Ben, Stealer of Clients and Evictor of Homeless Mothers, is no one I want to work with, and I don’t think he’s ever even handled this kind of case, so why the fuck should I take direction from him? He’ll obviously make me do all the work and steal every ounce of credit.

“We’re not being given a choice, slugger,” Ben says with a sigh, scrubbing a hand over his stupidly pretty face. He does not want to work with me any more than I do him. In the two years he’s been here, he hasn’t brought me in on a case even once. “And it might amount to nothing, for all we know. We’ve got to talk to her first.”

He’ll undoubtedly find a way to screw me over, but it looks like I’m not being offered the opportunity to turn it down anyway.

I stumble, shell-shocked, from Fields’ office and take a glance at my feet to assure myself I’m actually wearing the good-luck shoes.

I am. Apparently, their luck just ran out.





It’s well after dark, and I’m only halfway through drafting a custody agreement when Ben arrives at my office door. “Knock knock,” he says.

I raise a brow. “You realize saying knock knock is redundant when you actually knock.”

He leans against the door frame. “I mostly said it to annoy you.”

“You shouldn’t have expended the effort.” I open a new document on my laptop. “You standing there is enough to annoy me.”

He takes the seat on the other side of my desk, though I don’t recall inviting him to sit.

“Gemma…” His voice is gravel wrapped in velvet; a voice made for giving orders you can’t resist.

Reluctantly, I stop to look up at him.

“Can you do this? This case could be a big deal. I need to know you’re going to bring your A game, no matter how much you hate me, or just hate men in general.”

I want to argue that I don’t hate all men, but I don’t think I could swear to it under oath. I hate more men than I don’t, I suppose.

“I always bring my A game. But I’m not telling this woman what she wants to hear, or talking her into a garbage settlement just so you can count it as a win.”

His nostrils flare. “And you think I would?”

I thought I could insult Ben in almost any way, but this, apparently, is his Achilles’ heel. “I’ve seen you in court. As I recall, you justify doing a whole lot simply to say you won.”

“And you go just as far,” he replies, his jaw tight. “The only difference is I’m able to admit it.” His eyes lock unhappily with mine for a moment before he shakes his head and climbs to his feet.

When he walks out, broad shoulders tense, I sense I’ve disappointed him. He’s acted irked by me before, but never disappointed.

I expected it to feel slightly better than it does.





4





The first time I ever set foot in a court house was for my parents’ custody hearing.

The smooth, modern walls of the LA County Courthouse are a world apart from that first one, but I still think of it every time I’m here.

When Lisa Miller, my client, goes on the stand, I think of my mother, with the shitty lawyer she could barely afford, the one who phoned in the entire case and didn’t ask her a single pertinent question. When Lisa looks at me, I give her the same smile I wish someone had given my mom while she sat there pale and terrified. It’s a smile that says: we’ve got this, you’re in good hands.

Her husband, Lee, hired Paul Sheffield, who’s made a reputation for himself by being exactly the kind of attorney my father hired—the kind who’s willing to destroy anyone and worry about the damage later. Today, though, he is evenly matched because I’m that kind of attorney too.

Someone has to be, to make sure women like my mother aren’t absolutely screwed by men who promise not to turn on them, and do it anyway.

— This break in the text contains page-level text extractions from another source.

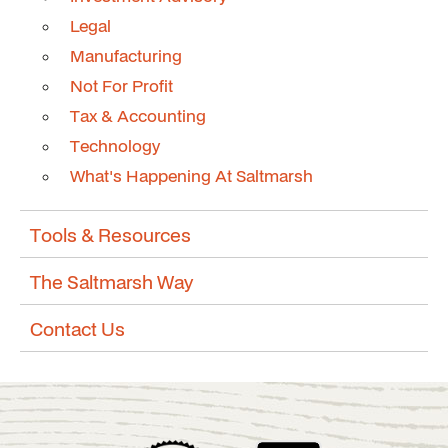
Legal
Manufacturing
Not For Profit
Tax & Accounting
Technology
What's Happening At Saltmarsh
Tools & Resources
The Saltmarsh Way
Contact Us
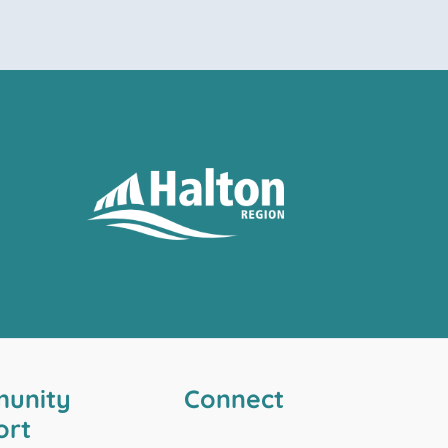
unity
Connect
ort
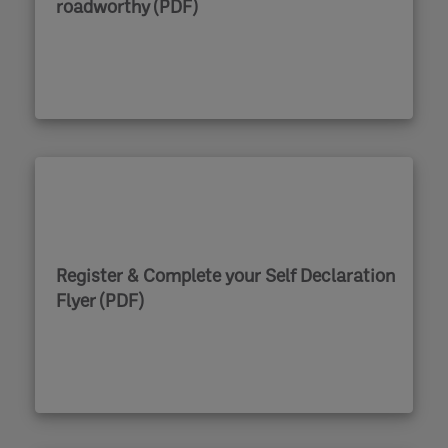
roadworthy (PDF)
Register & Complete your Self Declaration
Flyer (PDF)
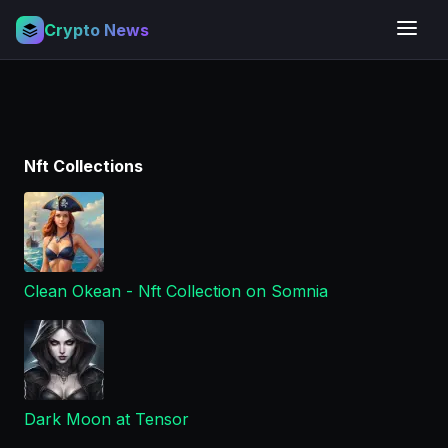
Crypto News
Nft Collections
Clean Okean - Nft Collection on Somnia
Dark Moon at Tensor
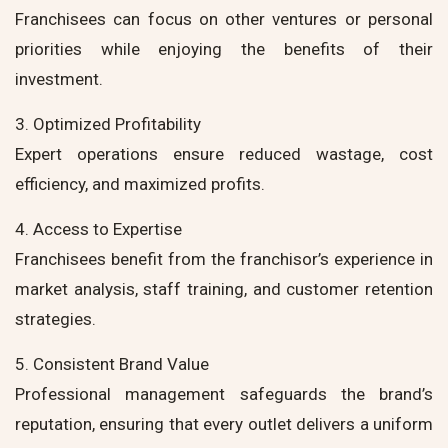
Franchisees can focus on other ventures or personal
priorities while enjoying the benefits of their
investment.
3. Optimized Profitability
Expert operations ensure reduced wastage, cost
efficiency, and maximized profits.
4. Access to Expertise
Franchisees benefit from the franchisor’s experience in
market analysis, staff training, and customer retention
strategies.
5. Consistent Brand Value
Professional management safeguards the brand’s
reputation, ensuring that every outlet delivers a uniform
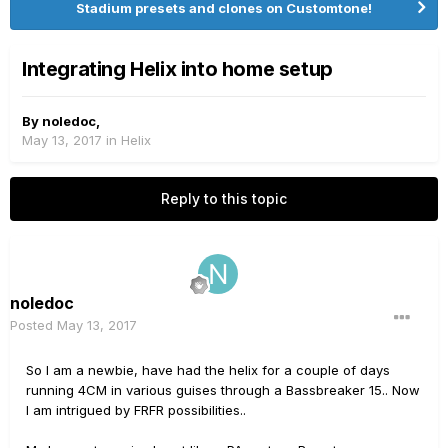
Stadium presets and clones on Customtone!
Integrating Helix into home setup
By
noledoc
,
May 13, 2017
in
Helix
Reply to this topic
noledoc
Posted
May 13, 2017
So I am a newbie, have had the helix for a couple of days
running 4CM in various guises through a Bassbreaker 15.. Now
I am intrigued by FRFR possibilities..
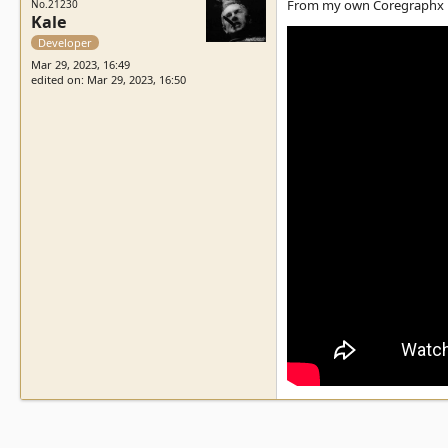
From my own Coregraphx Du
No.21230
Kale
Developer
Mar 29, 2023, 16:49
edited on: Mar 29, 2023, 16:50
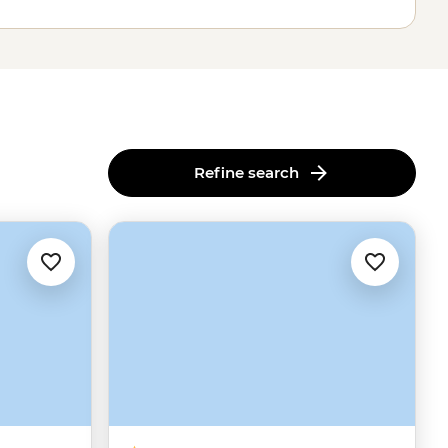
Refine search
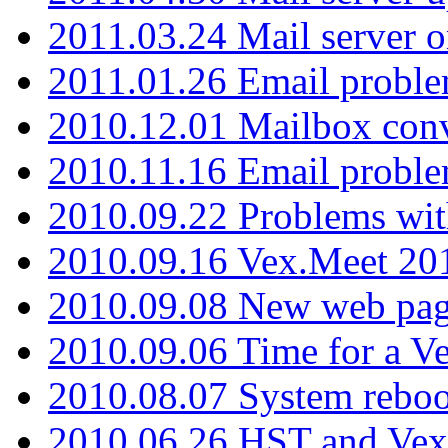
2011.03.24 Mail server 
2011.01.26 Email proble
2010.12.01 Mailbox con
2010.11.16 Email probl
2010.09.22 Problems wit
2010.09.16 Vex.Meet 201
2010.09.08 New web pag
2010.09.06 Time for a V
2010.08.07 System reboo
2010.06.26 HST and Vex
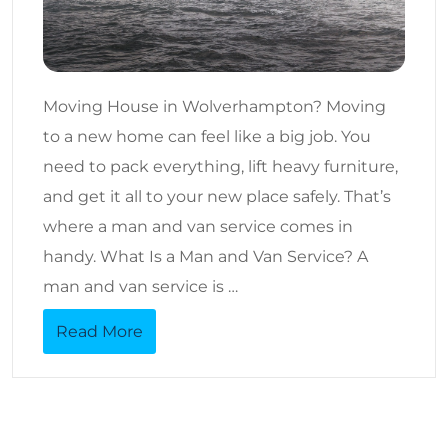
Moving House in Wolverhampton? Moving
to a new home can feel like a big job. You
need to pack everything, lift heavy furniture,
and get it all to your new place safely. That’s
where a man and van service comes in
handy. What Is a Man and Van Service? A
man and van service is …
Read More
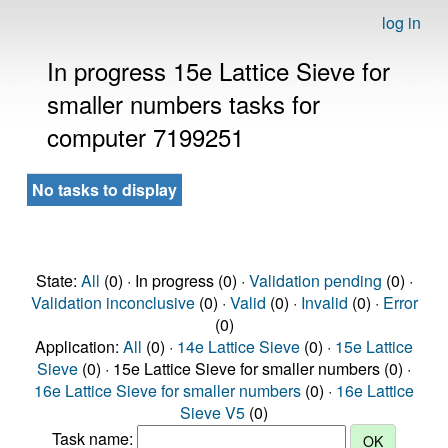
log in
In progress 15e Lattice Sieve for
smaller numbers tasks for
computer 7199251
No tasks to display
State:
All
(0) · In progress (0) ·
Validation pending
(0) ·
Validation inconclusive
(0) ·
Valid
(0) ·
Invalid
(0) ·
Error
(0)
Application:
All
(0) ·
14e Lattice Sieve
(0) ·
15e Lattice
Sieve
(0) · 15e Lattice Sieve for smaller numbers (0) ·
16e Lattice Sieve for smaller numbers
(0) ·
16e Lattice
Sieve V5
(0)
Task name:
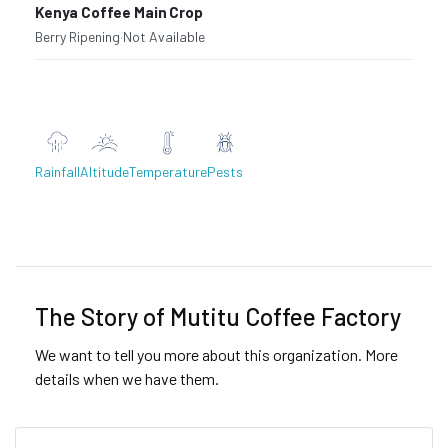
Kenya Coffee Main Crop
Berry Ripening
·
Not Available
Rainfall
Altitude
Temperature
Pests
Previous
Next
The Story of Mutitu Coffee Factory
We want to tell you more about this organization. More
details when we have them.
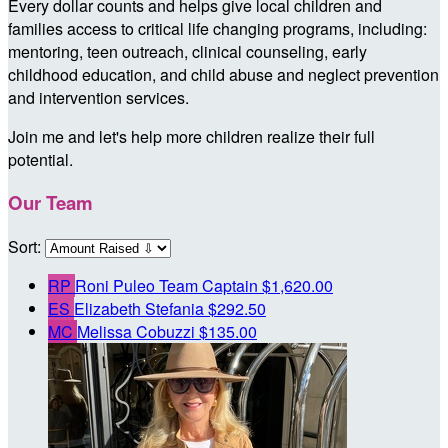
Every dollar counts and helps give local children and
families access to critical life changing programs, including:
mentoring, teen outreach, clinical counseling, early
childhood education, and child abuse and neglect prevention
and intervention services.
Join me and let's help more children realize their full
potential.
Our Team
Sort:
RP
Roni Puleo
Team Captain
$1,620.00
ES
Elizabeth Stefania
$292.50
MC
Melissa Cobuzzi
$135.00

I ask Lisa to describe what it was like, raising children with Lee. She talks about the kids’ soccer games he never attended and the time he left them at a party when they were toddlers to go sleep with a woman he’d met there. She talks about the cruel things he said to her, both privately and in public. When opposing counsel brings up her antidepressant use, the night she had too much wine with friends, I complain until I’m hoarse.

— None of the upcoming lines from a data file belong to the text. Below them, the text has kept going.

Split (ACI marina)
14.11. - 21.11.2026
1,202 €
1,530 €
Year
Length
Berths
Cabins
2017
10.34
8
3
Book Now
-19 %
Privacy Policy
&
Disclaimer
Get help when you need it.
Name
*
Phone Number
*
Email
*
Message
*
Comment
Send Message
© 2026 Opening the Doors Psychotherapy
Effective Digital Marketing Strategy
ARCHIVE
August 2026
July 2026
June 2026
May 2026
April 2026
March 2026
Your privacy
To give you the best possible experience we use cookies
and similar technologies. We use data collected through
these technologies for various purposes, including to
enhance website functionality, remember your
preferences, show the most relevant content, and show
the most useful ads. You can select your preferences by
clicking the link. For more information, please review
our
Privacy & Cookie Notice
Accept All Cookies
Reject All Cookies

It’s what my mother’s lawyer should have done. Instead, he sat there and let her get torn apart, and he never objected to any of it.

I glance over at Lee Miller’s sagging shoulders as the case goes on, and feel a mean little spike of something in my blood. It’s not quite happiness, but it’ll have to do.

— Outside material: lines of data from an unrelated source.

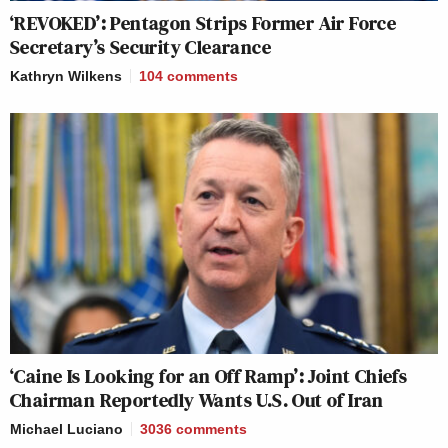
‘REVOKED’: Pentagon Strips Former Air Force
Secretary’s Security Clearance
Kathryn Wilkens
104
comments
‘Caine Is Looking for an Off Ramp’: Joint Chiefs
Chairman Reportedly Wants U.S. Out of Iran
Michael Luciano
3036
comments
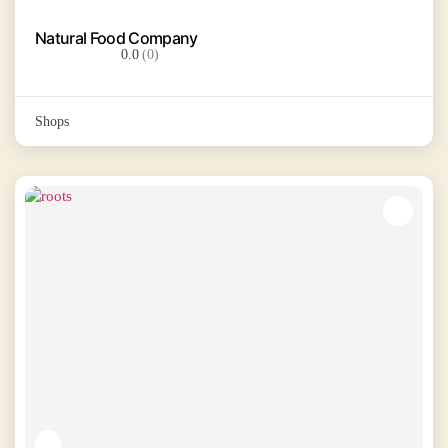
Natural Food Company
0.0
(0)
Shops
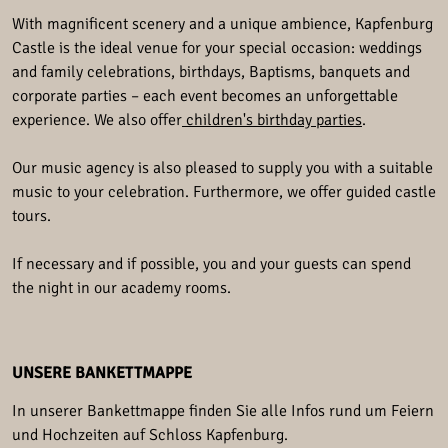
With magnificent scenery and a unique ambience, Kapfenburg
Castle is the ideal venue for your special occasion: weddings
and family celebrations, birthdays, Baptisms, banquets and
corporate parties – each event becomes an unforgettable
experience. We also offer
children's birthday parties
.
Our music agency is also pleased to supply you with a suitable
music to your celebration. Furthermore, we offer guided castle
tours.
If necessary and if possible, you and your guests can spend
the night in our academy rooms.
UNSERE BANKETTMAPPE
In unserer Bankettmappe finden Sie alle Infos rund um Feiern
und Hochzeiten auf Schloss Kapfenburg.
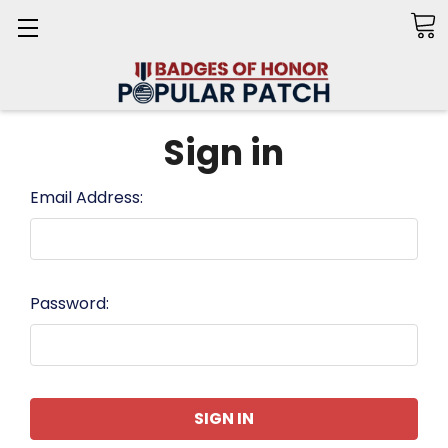
Search
Sign in
Email Address:
Password:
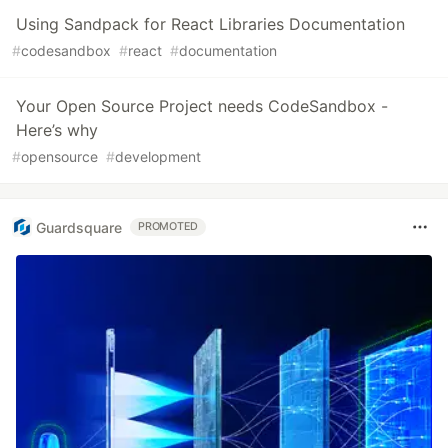
Using Sandpack for React Libraries Documentation
#
codesandbox
#
react
#
documentation
Your Open Source Project needs CodeSandbox -
Here’s why
#
opensource
#
development
Guardsquare
PROMOTED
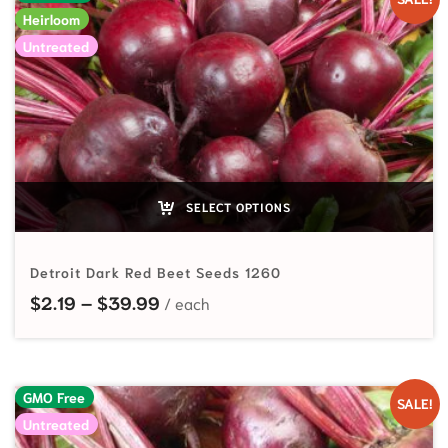
Heirloom
Untreated
SELECT OPTIONS
Detroit Dark Red Beet Seeds 1260
Price range: $2.19 through $39.99
$
2.19
–
$
39.99
GMO Free
SALE!
Untreated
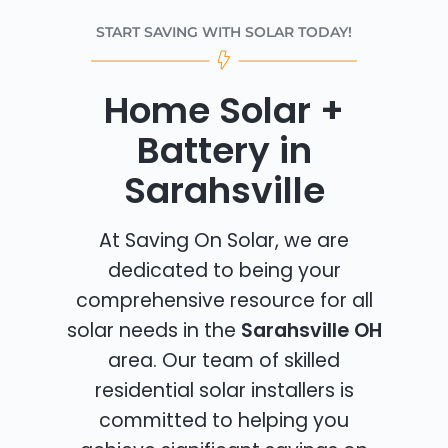
START SAVING WITH SOLAR TODAY!
Home Solar +
Battery in
Sarahsville
At Saving On Solar, we are
dedicated to being your
comprehensive resource for all
solar needs in the
Sarahsville OH
area. Our team of skilled
residential solar installers is
committed to helping you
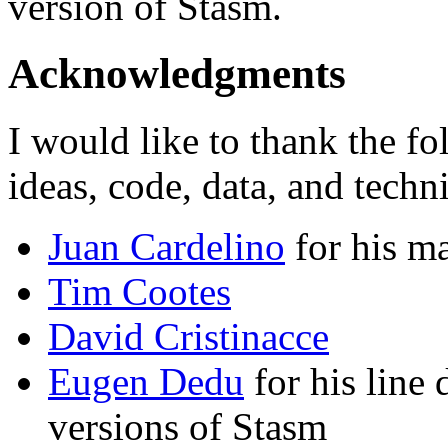
version of Stasm.
Acknowledgments
I would like to thank the f
ideas, code, data, and techn
Juan Cardelino
for his ma
Tim Cootes
David Cristinacce
Eugen Dedu
for his line 
versions of Stasm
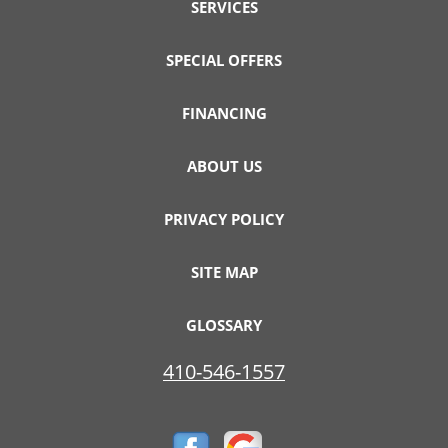
SERVICES
SPECIAL OFFERS
FINANCING
ABOUT US
PRIVACY POLICY
SITE MAP
GLOSSARY
410-546-1557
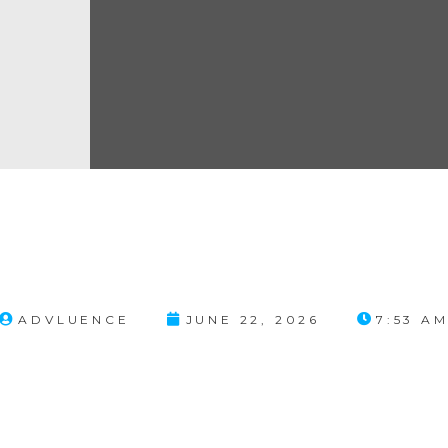
ADVLUENCE
JUNE 22, 2026
7:53 A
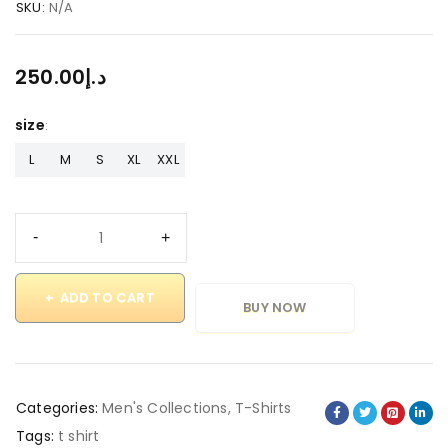
SKU:
N/A
250.00
د.إ
size
L
M
S
XL
XXL
ADD TO CART
BUY NOW
Categories:
Men's Collections
,
T-Shirts
Tags:
t shirt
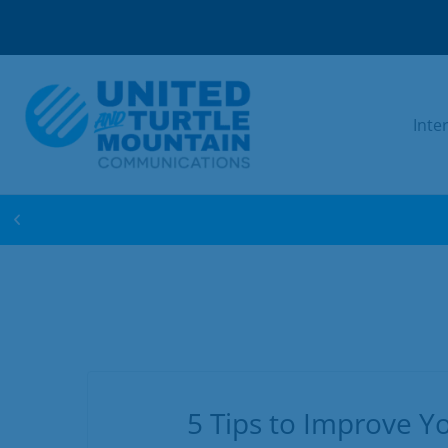
Inte
WIN FREE INTERNET FOR 1 YEAR! ENTER 
5 Tips to Improve Yo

When the trial concludes, I walk outside with Lisa and discover she’s blinking back tears.

“What’s wrong?” I ask, placing a hand on her shoulder. She seemed happy a minute before. I got her everything she’d asked for.

“I’m pleased,” she says. “I am. It’s just so…final. You know he used to write me poems?”

She trails off, staring blankly at the pavement in front of her, as if this past version of them is displayed there like a puzzle. It’s inexplicable to her that the shapes could create another picture entirely.